For brokers, this is a promising development. Their expertise with group schemes is likely to be in demand, as Marsh's Mr Makhoul points out: “We believe that there is growth potential in the insured benefits sector, medical expenses and group benefits, both in Saudi Arabia and the lower Gulf.”
Although much smaller in terms of population than Egypt, the Gulf States are wealthier on a per capita basis. Figures are hard to come by, but the total Saudi market for insurance, for example, is estimated at between $500 million and $1.6 billion.
Reinsurers, though, are more cautious. Previous medical expenses initiatives have run up huge losses for local companies and international reinsurers alike. Sceptics fear the same may happen again. Mr Kaeser points out that governments are likely to try to keep the lid on costs, thus limiting the scope for charging realistic premiums. In addition, he is concerned that local companies have little experience of claims handling.
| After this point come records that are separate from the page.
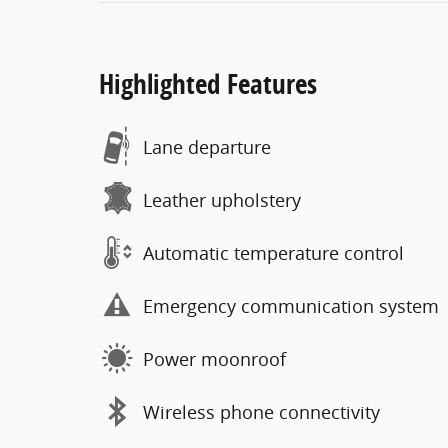
Highlighted Features
Lane departure
Leather upholstery
Automatic temperature control
Emergency communication system
Power moonroof
Wireless phone connectivity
Nonetheless, the Gulf States are seen as a regional financial services powerhouse, largely taking over the role once held by Lebanon. The likelihood that motor insurance will be made compulsory in the region is growing. Domestic and small business property insurance is almost non-existent, so any pick-up in the region's economies could lead to growth in demand here.
In addition, some observers suggest that insurers themselves could do more to encourage demand. Mr Waterman believes that more competition, better products and marketing could generate bigger sales in Egypt, for example. “It is difficult to say why penetration is so low. Obviously the economic climate has something to do with it. Marketing of current and new products would need to be enhanced if the market was completely liberalised with the arrival of new competition. There is competition, but it is not particularly dynamic.”
This view is echoed by Mr Aktas at Willis. He points to the growing population in Egypt and urges insurers to play their part in educating people about insurance and in bringing new products to the markets of the Middle East as a whole. “It is an attitude problem. In this region insurance is something to be sold not bought. Awareness has to be created by the insurers.”
John Sanders is a freelance journalist.